**The problem**:
Retype the data that follows, keeping every character the same.

Collected data:
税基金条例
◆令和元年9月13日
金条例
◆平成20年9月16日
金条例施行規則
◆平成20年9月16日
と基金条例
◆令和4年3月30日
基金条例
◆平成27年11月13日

**Expected output**:
税基金条例
◆令和元年9月13日
金条例
◆平成20年9月16日
金条例施行規則
◆平成20年9月16日
と基金条例
◆令和4年3月30日
基金条例
◆平成27年11月13日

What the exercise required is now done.